What you are about to read is nothing new, nor is it innovative. But, it is common sense and I find myself continually in conversations that discuss mandated professional learning as well the intrinsic motivation for faculty to seek out professional learning that supports their profession and the career path they chose. I am, as well as the education profession, is out of medical analogies to compare this to. The simple fact is why does this continually surface in a profession based on growth mindset, lifelong learning, and preparing young minds for an unpredictable future?

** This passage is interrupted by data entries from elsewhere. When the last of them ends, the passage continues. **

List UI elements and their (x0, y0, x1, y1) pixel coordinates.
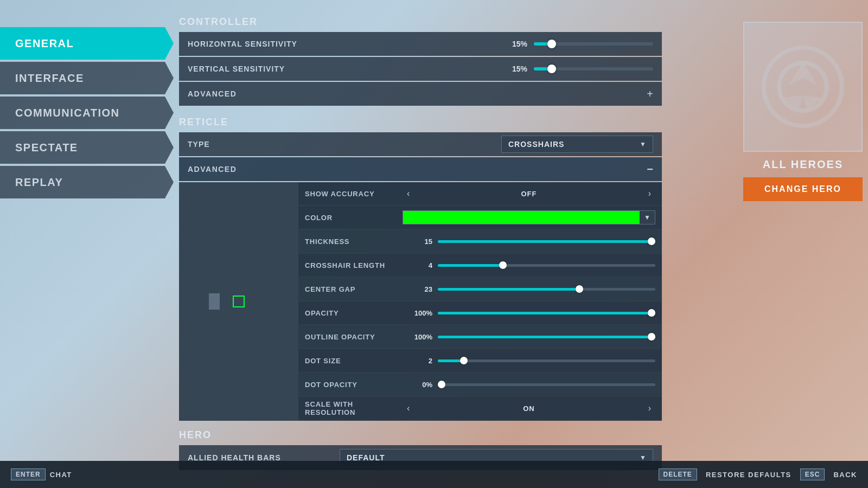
advanced-panel: SHOW ACCURACY ‹ OFF › COLOR ▼ (179, 182, 662, 421)
show-accuracy-row: SHOW ACCURACY ‹ OFF › (298, 182, 662, 205)
thickness-slider[interactable] (438, 240, 655, 243)
dot-opacity-value: 0% (403, 381, 432, 389)
dot-opacity-label: DOT OPACITY (305, 381, 403, 389)
hero-name: ALL HEROES (763, 158, 844, 171)
outline-opacity-value: 100% (403, 333, 432, 341)
restore-defaults-label[interactable]: RESTORE DEFAULTS (706, 471, 792, 479)
color-fill (403, 211, 640, 224)
opacity-slider[interactable] (438, 312, 655, 314)
hero-portrait (743, 22, 863, 152)
vertical-value: 15% (495, 65, 527, 73)
vertical-sensitivity-row: VERTICAL SENSITIVITY 15% (179, 57, 662, 81)
center-gap-row: CENTER GAP 23 (298, 278, 662, 300)
bottom-left: ENTER CHAT (11, 468, 72, 480)
sidebar-item-general[interactable]: GENERAL (0, 27, 174, 60)
prev-arrow-icon[interactable]: ‹ (403, 187, 414, 201)
main-content: CONTROLLER HORIZONTAL SENSITIVITY 15% VE… (179, 0, 662, 488)
sidebar: GENERAL INTERFACE COMMUNICATION SPECTATE… (0, 0, 174, 488)
crosshair-preview (222, 285, 255, 318)
sidebar-item-spectate[interactable]: SPECTATE (0, 131, 174, 164)
vertical-label: VERTICAL SENSITIVITY (188, 65, 495, 73)
scale-control[interactable]: ‹ ON › (403, 401, 655, 415)
bottom-right: DELETE RESTORE DEFAULTS ESC BACK (659, 468, 857, 480)
enter-key-badge: ENTER (11, 468, 46, 480)
sidebar-item-label: GENERAL (15, 37, 74, 50)
controller-section: CONTROLLER HORIZONTAL SENSITIVITY 15% VE… (179, 16, 662, 106)
type-dropdown-value: CROSSHAIRS (508, 140, 640, 149)
settings-panel: SHOW ACCURACY ‹ OFF › COLOR ▼ (298, 182, 662, 421)
color-row: COLOR ▼ (298, 206, 662, 229)
scale-value: ON (418, 404, 639, 413)
expand-icon: + (647, 88, 653, 100)
crosshair-box (233, 296, 245, 307)
dot-size-row: DOT SIZE 2 (298, 349, 662, 372)
controller-advanced-row[interactable]: ADVANCED + (179, 82, 662, 106)
sidebar-item-interface[interactable]: INTERFACE (0, 62, 174, 94)
reticle-advanced-label: ADVANCED (188, 165, 647, 174)
sidebar-item-label: SPECTATE (15, 142, 78, 154)
thickness-value: 15 (403, 237, 432, 246)
color-dropdown[interactable]: ▼ (403, 210, 655, 224)
crosshair-length-label: CROSSHAIR LENGTH (305, 261, 403, 269)
back-label[interactable]: BACK (833, 471, 857, 479)
next-arrow-icon[interactable]: › (644, 187, 655, 201)
change-hero-button[interactable]: CHANGE HERO (743, 177, 863, 201)
dropdown-arrow-icon: ▼ (640, 140, 646, 148)
opacity-row: OPACITY 100% (298, 301, 662, 324)
reticle-advanced-row[interactable]: ADVANCED − (179, 157, 662, 181)
scale-label: SCALE WITH RESOLUTION (305, 400, 403, 416)
delete-key-badge: DELETE (659, 468, 697, 480)
esc-key-badge: ESC (800, 468, 825, 480)
dot-size-slider[interactable] (438, 359, 655, 362)
dot-size-value: 2 (403, 357, 432, 365)
allied-dropdown-arrow: ▼ (640, 454, 646, 461)
sidebar-item-label: INTERFACE (15, 72, 84, 85)
center-gap-label: CENTER GAP (305, 285, 403, 293)
outline-opacity-label: OUTLINE OPACITY (305, 333, 403, 341)
vertical-slider[interactable] (534, 67, 653, 70)
controller-title: CONTROLLER (179, 16, 662, 28)
opacity-label: OPACITY (305, 309, 403, 317)
color-label: COLOR (305, 214, 403, 222)
scale-prev-icon[interactable]: ‹ (403, 401, 414, 415)
overwatch-logo (760, 43, 846, 130)
horizontal-sensitivity-row: HORIZONTAL SENSITIVITY 15% (179, 32, 662, 56)
bottom-bar: ENTER CHAT DELETE RESTORE DEFAULTS ESC B… (0, 461, 868, 488)
horizontal-value: 15% (495, 40, 527, 48)
opacity-value: 100% (403, 309, 432, 317)
right-panel: ALL HEROES CHANGE HERO (738, 0, 868, 488)
scale-next-icon[interactable]: › (644, 401, 655, 415)
scale-row: SCALE WITH RESOLUTION ‹ ON › (298, 397, 662, 420)
crosshair-length-row: CROSSHAIR LENGTH 4 (298, 254, 662, 277)
horizontal-slider[interactable] (534, 42, 653, 46)
show-accuracy-value: OFF (418, 190, 639, 198)
outline-opacity-row: OUTLINE OPACITY 100% (298, 325, 662, 348)
type-dropdown[interactable]: CROSSHAIRS ▼ (501, 136, 653, 153)
hero-title: HERO (179, 429, 662, 441)
center-gap-value: 23 (403, 285, 432, 293)
thickness-label: THICKNESS (305, 237, 403, 246)
player-silhouette (209, 293, 220, 310)
type-row: TYPE CROSSHAIRS ▼ (179, 132, 662, 156)
collapse-icon: − (647, 163, 653, 176)
horizontal-label: HORIZONTAL SENSITIVITY (188, 40, 495, 48)
svg-point-0 (764, 48, 842, 126)
type-label: TYPE (188, 140, 501, 149)
sidebar-item-label: COMMUNICATION (15, 107, 119, 119)
controller-advanced-label: ADVANCED (188, 89, 647, 98)
show-accuracy-control[interactable]: ‹ OFF › (403, 187, 655, 201)
sidebar-item-communication[interactable]: COMMUNICATION (0, 97, 174, 129)
crosshair-length-value: 4 (403, 261, 432, 269)
dot-size-label: DOT SIZE (305, 357, 403, 365)
reticle-section: RETICLE TYPE CROSSHAIRS ▼ ADVANCED − (179, 117, 662, 421)
center-gap-slider[interactable] (438, 288, 655, 291)
crosshair-preview-area (179, 182, 298, 421)
thickness-row: THICKNESS 15 (298, 230, 662, 253)
dot-opacity-slider[interactable] (438, 383, 655, 386)
sidebar-item-replay[interactable]: REPLAY (0, 166, 174, 198)
chat-label: CHAT (50, 471, 72, 479)
color-dropdown-arrow: ▼ (640, 211, 655, 224)
crosshair-length-slider[interactable] (438, 264, 655, 267)
dot-opacity-row: DOT OPACITY 0% (298, 373, 662, 396)
outline-opacity-slider[interactable] (438, 336, 655, 338)
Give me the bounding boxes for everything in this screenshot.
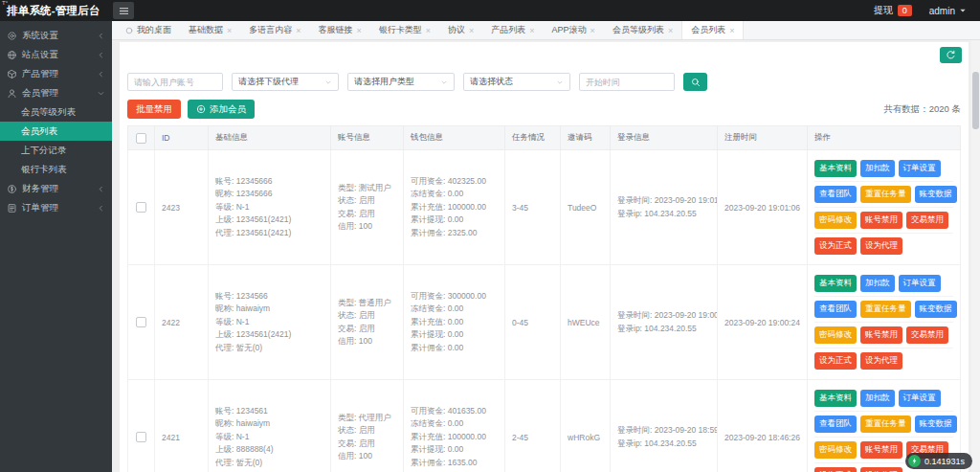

My short answer to my own question, which is a very egotistical way of speaking or writing, is that it begins and end with the culture of learning any given school defines. To clarify, this is not your mission statement, this is not your strategic plan, this is not your administrative goals, rather, this is your sense of community. When people set out to find a place to live, they don’t look at the sign when entering the community and read the town slogan. No, they walk down the streets, they talk to the people there, they research the schools. Most people set to move have a complete understanding of that given community before one box is even packed.
And, the same should be said about a school community. When I walk into a school, I can see mission statements on the wall, accolades given, and pertinent information about emergency evacuation procedures. What I don’t see immediately is people. Yes, I may be greeted by administrative staff or a student ambassador, but essentially all I see are words, not action. One does not get a sense of community or culture until you walk through the halls, enter a classroom, talk to a student, or listen to conversations during lunch.
The point I am trying to make is professional learning and a culture of motivated, engaged learners (this includes everyone in the school) begins with an understanding of community. Beyond the signs on the wall, what is your school about? Take a moment and see if you can answer this simple question?
What is great about [INSERT THE NAME OF YOUR SCHOOL]?
What is your response? Did it come easy? Was there a sense of excitement in your voice? Please share in the comments section. The problem in a lot of our schools is that we spread ourselves too thin and don’t make time to focus on what’s happening around us and in front of us. Additionally, we don’t take the time to listen, observe, and take a mental snapshot of what learning looks like on a day to day basis.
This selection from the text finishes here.